One limitation of the study is the use of natural stimuli that can introduce physical differences between the conditions (e.g. between male and female faces or voices). We were interested in the perception of gender on bimodal face/voice stimuli under normal, ecological conditions; this study allows us to show that using these more natural, less tightly controlled stimuli a bias was observed toward faces in the perception of gender. This result suggests that in everyday life situations the perception of gender from faces will dominate over voices. Further study should investigate the perception of gender on more controlled stimuli: for example by using normalised faces and voices, or by controlling the timbre of individual voices, in order to make the tasks equally difficult across sensory modalities. We believe that this could be assessed by using faces in which all "cultural" cues of gender have been removed and by using vowels instead of words.

Another limitation is the fact that we used only bimodal stimuli. Because we were interested in sensory dominance we did not include unimodal conditions to directly compare responses to bimodal stimuli to responses to unimodal stimuli. It should be noted, first, that the lack of unimodal conditions does not prevent drawing conclusions on the sensory dominance in the perception of voice gender, and second, that the rich literature on both face [29, 32, 67] and voice perception [41, 68, 69] allows for at least an indirect comparison with existing studies. Further studies, however, should certainly include unimodal conditions to assess the gain of multimodal information in the perception of voice gender.

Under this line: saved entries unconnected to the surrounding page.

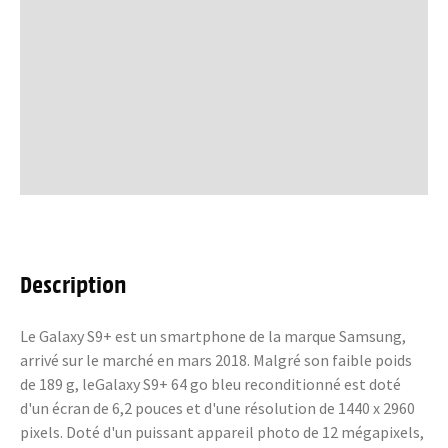
Description
Le Galaxy S9+ est un smartphone de la marque Samsung,
arrivé sur le marché en mars 2018. Malgré son faible poids
de 189 g, leGalaxy S9+ 64 go bleu reconditionné est doté
d'un écran de 6,2 pouces et d'une résolution de 1440 x 2960
pixels. Doté d'un puissant appareil photo de 12 mégapixels,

We describe dominance of vision over audition in the perception of voice gender behaviourally and neurophysiologically. We observed that top-down influences modulated the processing of bimodal stimuli as early as 40 ms after stimuli onset, yet this influence depended on the preferential modality for the task, providing evidence for a visual bias in the case of face/voice gender categorisation. This bias may be reversed when studying speech perception - a hypothesis to be validated by further studies. Congruency in face and voice stimuli affected neural responses around 190 ms, suggesting that bottom-up multimodal interactions for gender processing are relatively late.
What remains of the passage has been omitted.